The Church Of England (C of E), the state church of England, has updated its guidance for teachers at schools run by the church, saying that children should not be restricted by their gender when dressing up. The move is a response to a report on how to tackle homophobic, biphobic and transphobic bullying at church schools.
The new guidance makes 12 recommendations for schools "to prevent pupils from having their self-worth diminished or their ability to achieve impeded by being bullied because of their perceived or actual sexual orientation or gender identity."
The guidance is important because one in four primary schools, for children between the ages of 5 and 11, and one in 16 secondary schools, for children between 11 and 16, are run by C of E. In all, the schools account for around one million pupils.
The head of C of E, the Archbishop of Canterbury, Justin Welby, commended the recommendations:
"All bullying, including homophobic, biphobic and transphobic bullying causes profound damage, leading to higher levels of mental health disorders, self-harm, depression and suicide."

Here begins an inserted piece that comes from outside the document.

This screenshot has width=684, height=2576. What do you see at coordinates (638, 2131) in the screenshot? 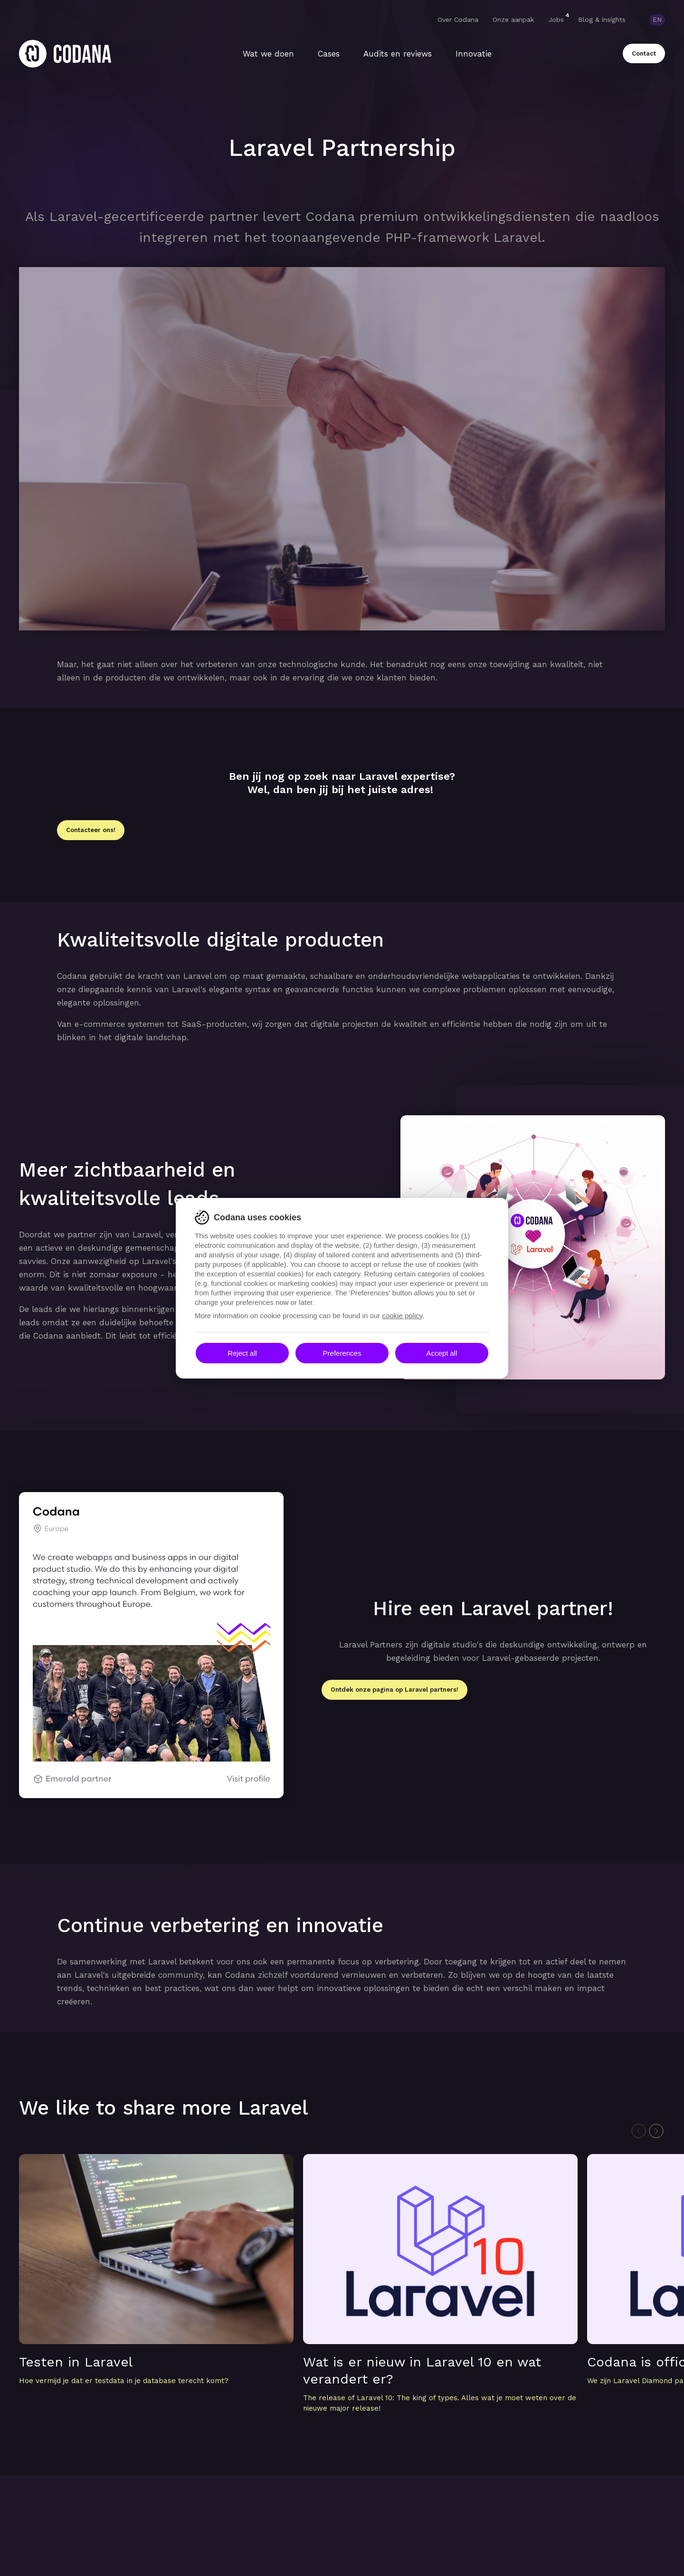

"Central to Christian theology is the truth that every single one of us is made in the image of God. Every one of us is loved unconditionally by God."
"This guidance helps schools to offer the Christian message of love, joy and celebration of our humanity without exception or exclusion."
Nigel Genders, the church's Chief Education Officer, added:
"Providing an education to our 1 million children that will enable them to live life in all its fullness is a big responsibility."
"This practical and thoughtful advice is packed with templates and a comprehensive selection of resources for schools, teachers, families and young people. I hope that it will make a difference to our school communities and individual pupils too."
Social media users were quick to praise the recommendations:
A bold and timely decision - Christian values of kindness and acceptance in action.— Marc Bates (@marcbatez) November 13, 2017
According to Stonewall, an LGBT equality charity based in the United Kingdom, nearly half of LGBT students in the UK are bullied.